Deternine the magnitude of the emf generated between the ends of the axle of a railway carriage, 1m in length, when it is moving with a velocity of 36 km/hr along a horizontal track, given horizontal component to Earth's magnetic field `B_H=4 xx 10^(-5)` Tesla and angle of dip `delta= 60^@`.

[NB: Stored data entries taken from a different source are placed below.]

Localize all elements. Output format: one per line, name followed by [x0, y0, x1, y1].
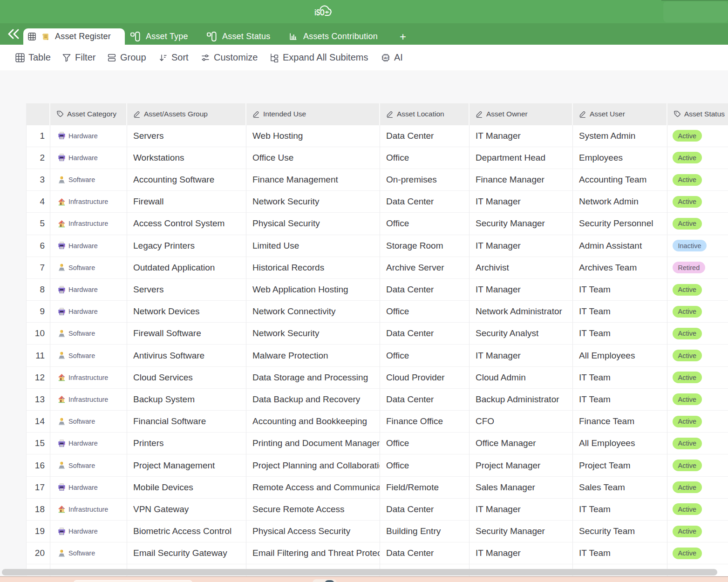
svg-text:AI: AI [384, 56, 388, 60]
svg-text:iSO: iSO [314, 7, 325, 17]
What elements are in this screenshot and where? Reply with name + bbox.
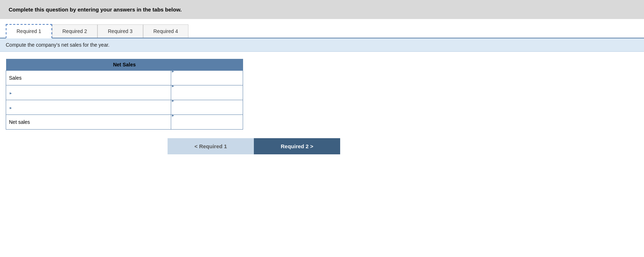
row-2-left-dropdown-indicator: ►	[9, 91, 13, 95]
instruction-text: Complete this question by entering your …	[9, 6, 182, 13]
row-1-input-cell: ►	[171, 71, 243, 85]
tab-required-4[interactable]: Required 4	[143, 24, 189, 38]
table-header: Net Sales	[6, 59, 243, 71]
row-2-input[interactable]	[171, 88, 243, 103]
content-area: Net Sales Sales ► ► ►	[0, 52, 644, 162]
row-2-label-input[interactable]	[15, 90, 159, 95]
question-text: Compute the company’s net sales for the …	[6, 42, 109, 48]
net-sales-table: Net Sales Sales ► ► ►	[6, 59, 243, 130]
row-2-label: ►	[6, 85, 171, 100]
row-1-input[interactable]	[171, 74, 243, 88]
row-1-label: Sales	[6, 71, 171, 85]
nav-buttons: < Required 1 Required 2 >	[168, 138, 638, 154]
row-3-input[interactable]	[171, 103, 243, 117]
row-3-label: ►	[6, 100, 171, 115]
row-4-input[interactable]	[171, 118, 243, 132]
question-bar: Compute the company’s net sales for the …	[0, 38, 644, 52]
prev-button[interactable]: < Required 1	[168, 138, 254, 154]
row-3-dropdown-indicator: ►	[171, 99, 175, 103]
row-4-dropdown-indicator: ►	[171, 113, 175, 117]
row-4-label: Net sales	[6, 115, 171, 130]
table-row: Sales ►	[6, 71, 243, 85]
row-2-dropdown-indicator: ►	[171, 84, 175, 88]
instruction-bar: Complete this question by entering your …	[0, 0, 644, 19]
row-3-label-input[interactable]	[15, 104, 159, 110]
tab-required-1[interactable]: Required 1	[6, 24, 52, 38]
tabs-container: Required 1 Required 2 Required 3 Require…	[0, 19, 644, 38]
row-3-left-dropdown-indicator: ►	[9, 106, 13, 110]
tab-required-3[interactable]: Required 3	[97, 24, 143, 38]
tab-required-2[interactable]: Required 2	[52, 24, 98, 38]
row-1-dropdown-indicator: ►	[171, 69, 175, 73]
next-button[interactable]: Required 2 >	[254, 138, 340, 154]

To determine the magnitude of the electromotive force (emf) generated between the ends of the axle of a railway carriage, we will follow these steps: ### Step 1: Convert the velocity from km/hr to m/s The given velocity of the railway carriage is 36 km/hr. To convert this to meters per second (m/s), we use the conversion factor \( \frac{5}{18} \). \[ v = 36 \, \text{km/hr} \times \frac{5}{18} = 10 \, \text{m/s} \] ### Step 2: Identify the components of the Earth's magnetic field We are given the horizontal component of the Earth's magnetic field \( B_H = 4 \times 10^{-5} \, \text{T} \) and the angle of dip \( \delta = 60^\circ \). The vertical component \( B_V \) can be calculated using the relationship: \[ B_V = B_H \tan(\delta) \] Calculating \( B_V \): \[ B_V = 4 \times 10^{-5} \, \text{T} \times \tan(60^\circ) = 4 \times 10^{-5} \, \text{T} \times \sqrt{3} \approx 4 \times 10^{-5} \times 1.732 = 6.928 \times 10^{-5} \, \text{T} \] ### Step 3: Calculate the induced emf using the formula for motional emf The formula for the motional emf \( \mathcal{E} \) induced in a conductor moving through a magnetic field is given by: \[ \mathcal{E} = B \cdot L \cdot v \] Where: - \( B \) is the vertical component of the magnetic field \( B_V \) - \( L \) is the length of the axle (1 m) - \( v \) is the velocity (10 m/s) Substituting the values: \[ \mathcal{E} = B_V \cdot L \cdot v = (6.928 \times 10^{-5} \, \text{T}) \cdot (1 \, \text{m}) \cdot (10 \, \text{m/s}) \] Calculating \( \mathcal{E} \): \[ \mathcal{E} = 6.928 \times 10^{-5} \cdot 10 = 6.928 \times 10^{-4} \, \text{V} \] ### Step 4: Final Result Thus, the magnitude of the emf generated between the ends of the axle is: \[ \mathcal{E} \approx 6.93 \times 10^{-4} \, \text{V} \text{ or } 693 \, \mu\text{V} \]